Review of Okja

Okja (2017)
6/10
Cartoon Commentary
13 December 2019
This is only the third movie of his I've seen, but it's readily apparent that Bong Joon-ho is a masterful filmmaker. Unfortunately, the writer-director also seems to have a tendency towards delivering heavy-handed social commentary, and, unlike the others I've seen thus far ("Snowpiercer" (2013) and "Parasite" (2019)), this one is overburdened with sentiment. Mawkish message movies are generally too uncomplicated--repeatedly hammering emotional appeals instead of trusting the audience's intelligence with any ambiguities or intricacies. So, here, "Okja" champions the bond between a girl and her titular superpig, a new species that seems to look and act as much like a dog as it does "Babe" (1995) and whose personality and intelligence is otherwise quite human.

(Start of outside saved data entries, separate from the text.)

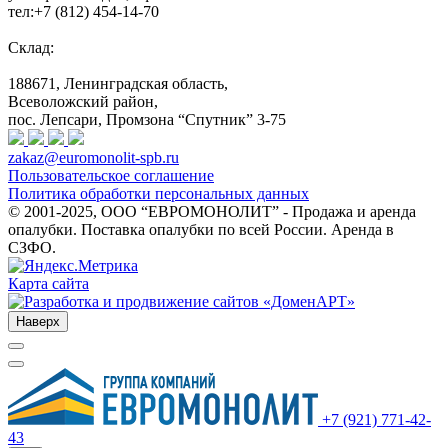
тел:+7 (812) 454-14-70
Склад:
188671, Ленинградская область,
Всеволожский район,
пос. Лепсари, Промзона
“Спутник” 3-75
zakaz@euromonolit-spb.ru
Пользовательское соглашение
Политика обработки персональных данных
© 2001-2025, ООО “ЕВРОМОНОЛИТ” - Продажа и аренда
опалубки. Поставка опалубки по всей России. Аренда в
СЗФО.
Карта сайта
Наверх
+7 (921) 771-42-
43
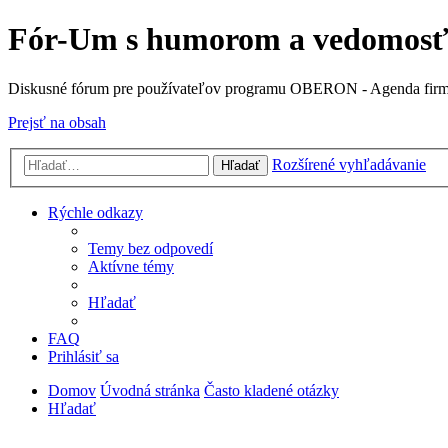
Fór-Um s humorom a vedomos
Diskusné fórum pre používateľov programu OBERON - Agenda fir
Prejsť na obsah
Rozšírené vyhľadávanie
Hľadať
Rýchle odkazy
Temy bez odpovedí
Aktívne témy
Hľadať
FAQ
Prihlásiť sa
Domov
Úvodná stránka
Často kladené otázky
Hľadať
Diskusné fórum pre používateľov programu OBERON -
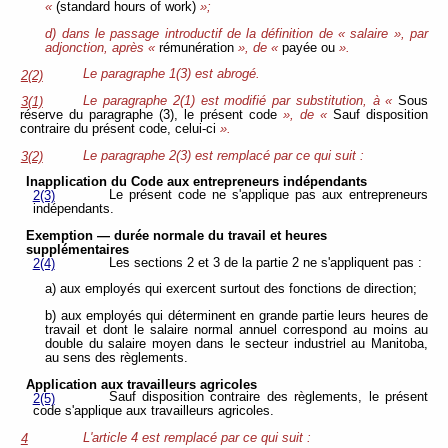
«
(standard hours of work)
»;
d) dans le passage introductif de la définition de « salaire », par
adjonction, après «
rémunération
», de «
payée ou
».
Le paragraphe 1(3) est abrogé.
2(2)
Le paragraphe 2(1) est modifié par substitution, à «
Sous
3(1)
réserve du paragraphe (3), le présent code
», de «
Sauf disposition
contraire du présent code, celui-ci
».
Le paragraphe 2(3) est remplacé par ce qui suit :
3(2)
Inapplication du Code aux entrepreneurs indépendants
Le présent code ne s'applique pas aux entrepreneurs
2(3)
indépendants.
Exemption — durée normale du travail et heures
supplémentaires
Les sections 2 et 3 de la partie 2 ne s'appliquent pas :
2(4)
a) aux employés qui exercent surtout des fonctions de direction;
b) aux employés qui déterminent en grande partie leurs heures de
travail et dont le salaire normal annuel correspond au moins au
double du salaire moyen dans le secteur industriel au Manitoba,
au sens des règlements.
Application aux travailleurs agricoles
Sauf disposition contraire des règlements, le présent
2(5)
code s'applique aux travailleurs agricoles.
L'article 4 est remplacé par ce qui suit :
4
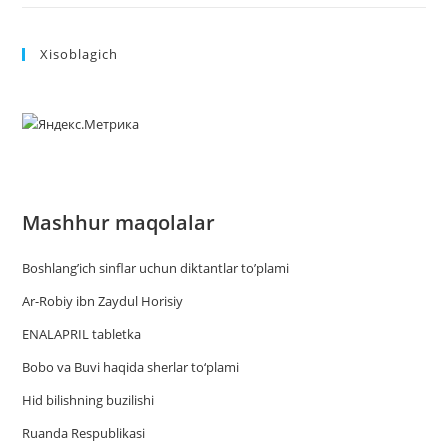
Xisoblagich
Mashhur maqolalar
Boshlang’ich sinflar uchun diktantlar to’plami
Ar-Robiy ibn Zaydul Horisiy
ENALAPRIL tabletka
Bobo va Buvi haqida sherlar to‘plami
Hid bilishning buzilishi
Ruanda Respublikasi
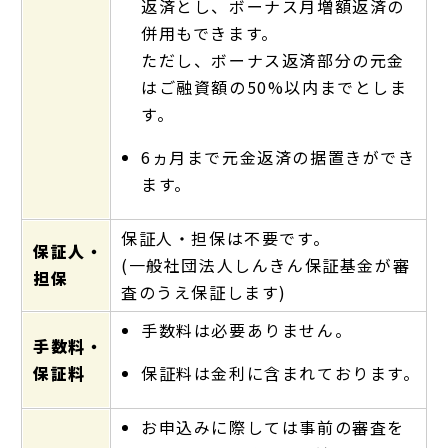
返済とし、ボーナス月増額返済の
併用もできます。
ただし、ボーナス返済部分の元金
はご融資額の50%以内までとしま
す。
6ヵ月まで元金返済の据置きができ
ます。
保証人・担保は不要です。
保証人・
(一般社団法人しんきん保証基金が審
担保
査のうえ保証します)
手数料は必要ありません。
手数料・
保証料
保証料は金利に含まれております。
お申込みに際しては事前の審査を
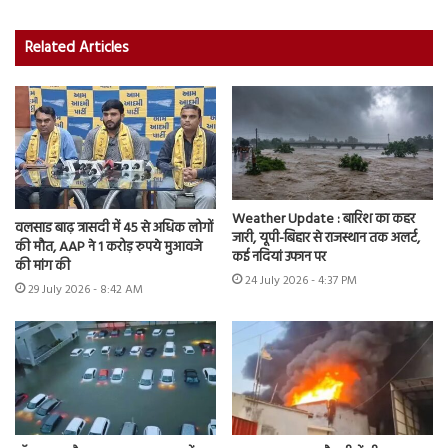
Related Articles
Weather Update : बारिश का कहर
वलसाड बाढ़ त्रासदी में 45 से अधिक लोगों
जारी, यूपी-बिहार से राजस्थान तक अलर्ट,
की मौत, AAP ने 1 करोड़ रुपये मुआवजे
कई नदियां उफान पर
की मांग की
24 July 2026 - 4:37 PM
29 July 2026 - 8:42 AM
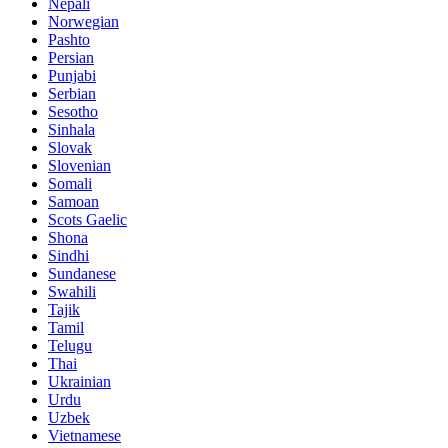
Nepali
Norwegian
Pashto
Persian
Punjabi
Serbian
Sesotho
Sinhala
Slovak
Slovenian
Somali
Samoan
Scots Gaelic
Shona
Sindhi
Sundanese
Swahili
Tajik
Tamil
Telugu
Thai
Ukrainian
Urdu
Uzbek
Vietnamese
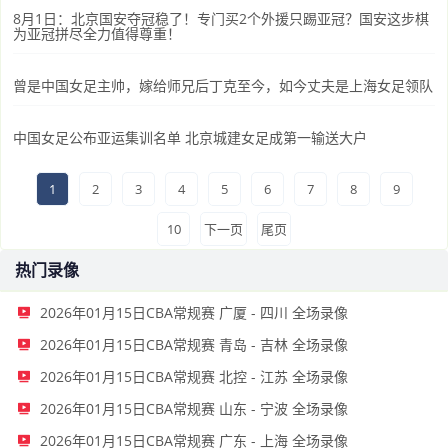
8月1日：北京国安夺冠稳了！专门买2个外援只踢亚冠？国安这步棋
为亚冠拼尽全力值得尊重！
曾是中国女足主帅，嫁给师兄后丁克至今，如今丈夫是上海女足领队
中国女足公布亚运集训名单 北京城建女足成第一输送大户
1
2
3
4
5
6
7
8
9
10
下一页
尾页
热门录像
2026年01月15日CBA常规赛 广厦 - 四川 全场录像
2026年01月15日CBA常规赛 青岛 - 吉林 全场录像
2026年01月15日CBA常规赛 北控 - 江苏 全场录像
2026年01月15日CBA常规赛 山东 - 宁波 全场录像
2026年01月15日CBA常规赛 广东 - 上海 全场录像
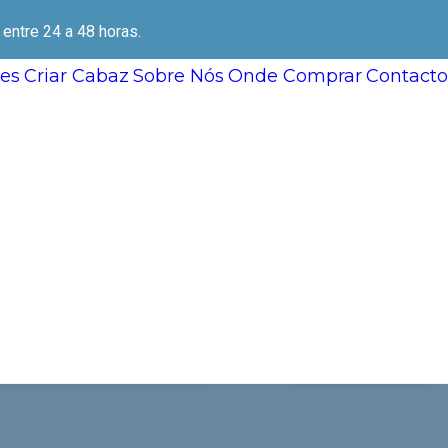
ntre 24 a 48 horas.
es
Criar Cabaz
Sobre Nós
Onde Comprar
Contacto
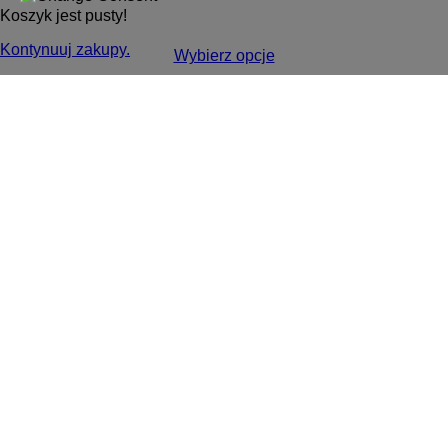
Koszyk jest pusty!
Kontynuuj zakupy.
Wybierz opcje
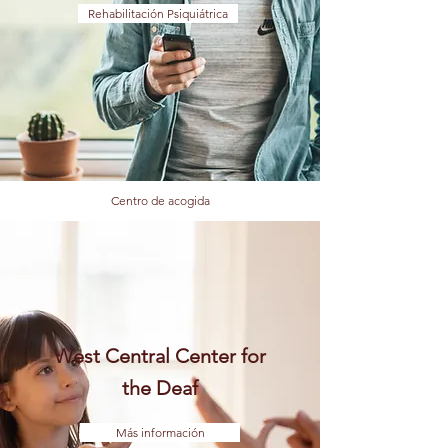
Rehabilitación Psiquiátrica
Centro de acogida
West Central Center for
the Deaf
Más información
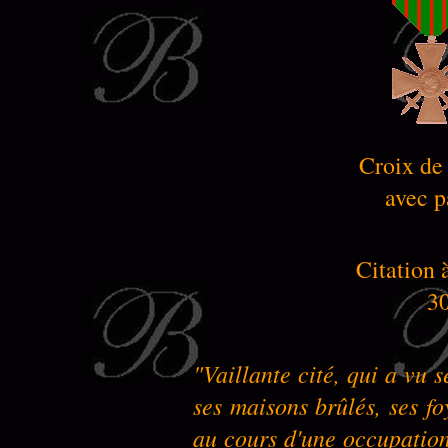
Croix de
avec p
Citation 
30
"Vaillante cité, qui a vu s
ses maisons brûlés, ses foy
au cours d'une occupation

Assuredly, that's intentional, for us to become invested in the CGI character. Film has been appealing to dog lovers since, at least, Rin Tin Tin and animating anthropomorphic beasts as far back as "Gertie the Dinosaur" (1914). "Okja" is like an outrageous version of the sort of kiddie fare Disney might make.

Stranger still is that "Okja" is a fanciful picture but it appropriates some famous and seemingly-unrelated imagery from real life in its satire of a pork-manufacturing company. For instance, there's the imitation of the "Situation Room" photograph of the Obama administration viewing the mission to kill Osama bin Laden, as, here, Tilda Swinton's CEO and other executives watch their Miranda Corporation receiving bad press coverage. Later, a slaughterhouse resembles the Auschwitz concentration camp.

Unless you're interested in didactic lecturing from a movie on the merits or lack thereof of genetically-engineered food or veganism, or another tale of rustic life as good and city and industry as bad, which I'm not, there isn't much more that's sophisticated in "Okja." Sometimes, it's a thrilling and spectacular picture merely to look at, though. The creature is effectively animated, to the point that she's less cartoonish than the cast of baddies led by stars Swinton, in twin roles, and Jake Gyllenhall. My favorite sequence is when Okja is running loose through Seoul, which serves as a nice contrast to her earlier frolicking about in nature. The rampage through a shopping center, including the subsequent slow motion, is a highlight.